The ball's horizontal position [tex]x[/tex] and vertical position [tex]y[/tex] at time [tex]t[/tex] are given by
[tex]x=v_0\cos\theta\,t[/tex]
[tex]y=v_0\sin\theta\,t-\dfrac g2t^2[/tex]
where [tex]v_0=45\,\dfrac{\rm m}{\rm s}[/tex], [tex]\theta=30^\circ[/tex], and [tex]g=9.80\,\dfrac{\rm m}{\mathrm s^2}[/tex]. The ball reaches the ground when [tex]y=0[/tex] at
[tex]0=v_0\sin\theta\,t-\dfrac g2t^2=\left(v_0\sin\theta-\dfrac g2t\right)t=0\implies t=\dfrac{2v_0\sin\theta}g[/tex]
(we don't care about [tex]t=0[/tex])
At this time, the ball's horizontal position is
[tex]v_0\cos\theta\left(\dfrac{2v_0\sin\theta}g\right)=\dfrac{{v_0}^2\sin2\theta}g[/tex]

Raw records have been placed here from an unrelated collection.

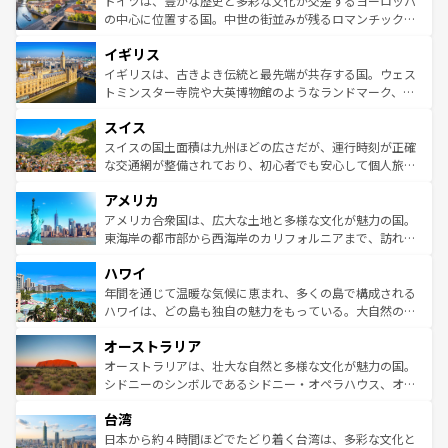
ドイツは、豊かな歴史と多彩な文化が交差するヨーロッパ
ンテンツ一覧
を参照してほしい。
から魅了する。また、フランスは美食の国としても知ら
の中心に位置する国。中世の街並みが残るロマンチック街
れ、フランス料理はユネスコ無形文化遺産にも登録されて
道から、未来を先取りするようなモダンな都市まで多様な
イギリス
いる。シャンパンの発祥地であるランス、プロヴァンスの
顔を持つこの国は、どこを歩いても飽きることがない。ベ
香り高いラベンダー畑など、多彩な楽しみ方が可能だ。さ
ルリンの文化的活気、バイエルン州のアルプスの絶景、そ
イギリスは、古きよき伝統と最先端が共存する国。ウェス
らに、パリ以外の地域にも魅力が溢れており、どの街角に
してライン川沿いのワイン畑といった風景は必見。ビール
トミンスター寺院や大英博物館のようなランドマーク、歴
も豊かな歴史と文化が息づいている。パリ以外の個性あふ
とソーセージを味わいながら地元の人と過ごす楽しい時間
史ある大学都市、美しい丘陵地帯や牧歌的な風景など、エ
れる地方に足を運ぶとそれぞれで全く異なる文化を体験で
スイス
は、お酒好きな人にはぜひ体験してほしい。 なお、新着の
リアごとに異なる魅力がある。また、優雅なアフタヌーン
きるだろう。 なお、新着のフランス情報は
コンテンツ一覧
ドイツ情報は
コンテンツ一覧
を参照してほしい。
ティー、ビール好きにはたまらない英国パブ、サッカー観
スイスの国土面積は九州ほどの広さだが、運行時刻が正確
を参照してほしい。
戦など、本場だからこそできる体験も豊富。イギリスを旅
な交通網が整備されており、初心者でも安心して個人旅行
して楽しみつくそう。 なお、新着のイギリス情報は
コンテ
を楽しめる。日本同様に時刻表どおりの旅が可能だ。中世
アメリカ
ンツ一覧
を参照してほしい。
の建物がそのまま残る町や、スイスならではのユニークな
博物館もあり、アルプス観光だけでなく町歩きも満喫する
アメリカ合衆国は、広大な土地と多様な文化が魅力の国。
ことができる。国民の所得が高いため物価も高いが、旅行
東海岸の都市部から西海岸のカリフォルニアまで、訪れる
者向けの交通パス提供のサービスもあり、うまく活用すれ
場所ごとに異なる風景と体験が待っている。ニューヨーク
ハワイ
ば市内交通費無料で観光を楽しむこともできる。 なお、新
のような巨大都市は、観光、ショッピング、エンターテイ
着のスイス情報は
コンテンツ一覧
を参照してほしい。
ンメントが詰まった刺激的なスポットだ。一方、アメリカ
年間を通じて温暖な気候に恵まれ、多くの島で構成される
西部には大自然が広がり、グランドキャニオンやイエロー
ハワイは、どの島も独自の魅力をもっている。大自然の神
ストーン国立公園といった絶景が堪能できる。さらに、南
秘を感じたいなら、火山が生み出した壮大な景観を誇るハ
オーストラリア
部のニューオーリンズでは、音楽と美食が融合した独特の
ワイ島は見逃せない。また、定番の観光地といえばオアフ
文化が魅力。旅行者はアメリカの各地域で異なる魅力を楽
島だが、静かな自然を求めるならマウイ島やカウアイ島が
オーストラリアは、壮大な自然と多様な文化が魅力の国。
しみながら、その多様性と豊かな歴史を感じることができ
おすすめ。エメラルドグリーンに輝く海をはじめ、豊かな
シドニーのシンボルであるシドニー・オペラハウス、オー
るだろう。車でのロードトリップや列車の旅も、アメリカ
文化や歴史が息づいている。「アロハスピリット」と呼ば
ストラリア東海岸北部に広がる大サンゴ礁地帯グレートバ
ならではの贅沢な旅のスタイルだ。 なお、新着のアメリカ
台湾
れるおもてなしの心で訪れる人々を迎えてくれるハワイの
リアリーフや大陸中央部にそびえるウルル（エアーズロッ
情報は
コンテンツ一覧
を参照してほしい。
人々、おいしいローカルフードやハワイアンミュージッ
ク）、タスマニアの美しい原生林やケアンズの熱帯雨林な
日本から約４時間ほどでたどり着く台湾は、多彩な文化と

which you might recognize as the range formula. With the known parameters, the ball thus traverses a range of
[tex]\dfrac{\left(45\,\frac{\rm m}{\rm s}\right)^2\sin60^\circ}{9.8\,\frac{\rm m}{\mathrm s^2}}\approx180\,\rm m[/tex]